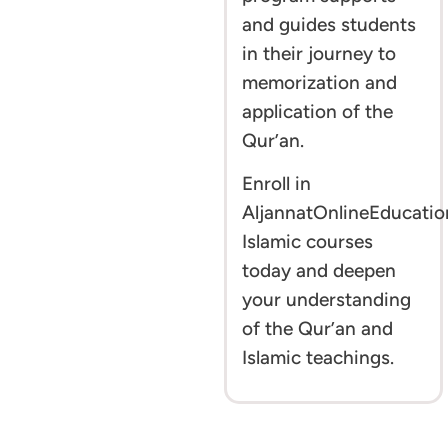
and guides students
in their journey to
memorization and
application of the
Qur’an.
Enroll in
AljannatOnlineEducatio
Islamic courses
today and deepen
your understanding
of the Qur’an and
Islamic teachings.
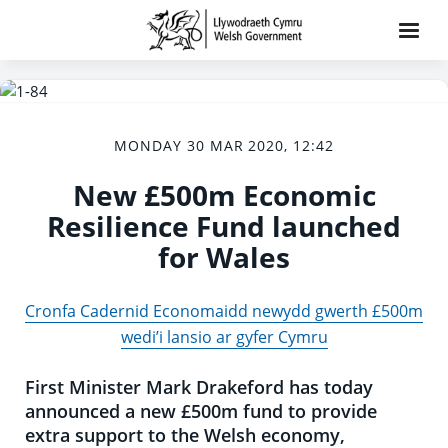
MONDAY 30 MAR 2020, 12:42
New £500m Economic
Resilience Fund launched
for Wales
Cronfa Cadernid Economaidd newydd gwerth £500m
wedi’i lansio ar gyfer Cymru
First Minister Mark Drakeford has today
announced a new £500m fund to provide
extra support to the Welsh economy,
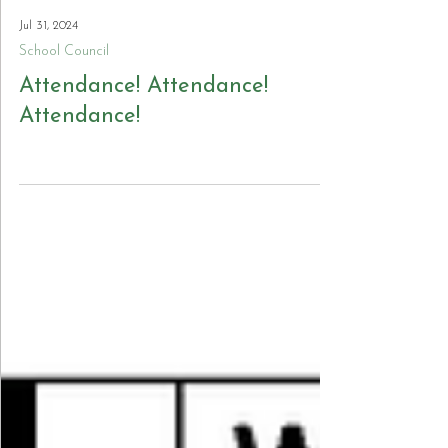
Jul 31, 2024
School Council
Attendance! Attendance!
Attendance!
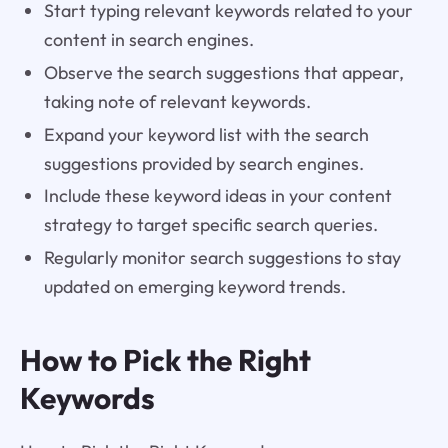
Start typing relevant keywords related to your
content in search engines.
Observe the search suggestions that appear,
taking note of relevant keywords.
Expand your keyword list with the search
suggestions provided by search engines.
Include these keyword ideas in your content
strategy to target specific search queries.
Regularly monitor search suggestions to stay
updated on emerging keyword trends.
How to Pick the Right
Keywords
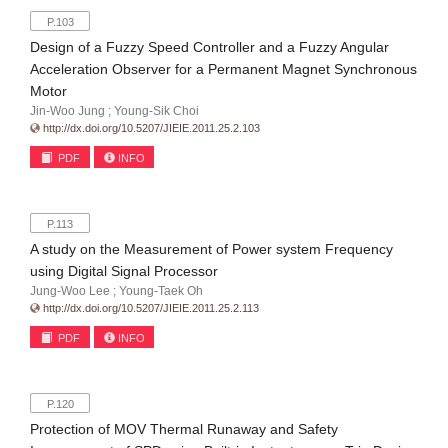
P.103
Design of a Fuzzy Speed Controller and a Fuzzy Angular
Acceleration Observer for a Permanent Magnet Synchronous
Motor
Jin-Woo Jung ; Young-Sik Choi
http://dx.doi.org/10.5207/JIEIE.2011.25.2.103
PDF
INFO
P.113
A study on the Measurement of Power system Frequency
using Digital Signal Processor
Jung-Woo Lee ; Young-Taek Oh
http://dx.doi.org/10.5207/JIEIE.2011.25.2.113
PDF
INFO
P.120
Protection of MOV Thermal Runaway and Safety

· · · ·

Exercise:
Leaving out every picture, repeat exactly the lines of the records from the start through the line that has "Start typing relevant".

Answer box:
and guides students
in their journey to
memorization and
application of the
Qur’an.
Enroll in
AljannatOnlineEducatio
Islamic courses
today and deepen
your understanding
of the Qur’an and
Islamic teachings.
MONDAY 30 MAR 2020, 12:42
New £500m Economic
Resilience Fund launched
for Wales
Cronfa Cadernid Economaidd newydd gwerth £500m
wedi’i lansio ar gyfer Cymru
First Minister Mark Drakeford has today
announced a new £500m fund to provide
extra support to the Welsh economy,
Jul 31, 2024
School Council
Attendance! Attendance!
Attendance!
Start typing relevant keywords related to your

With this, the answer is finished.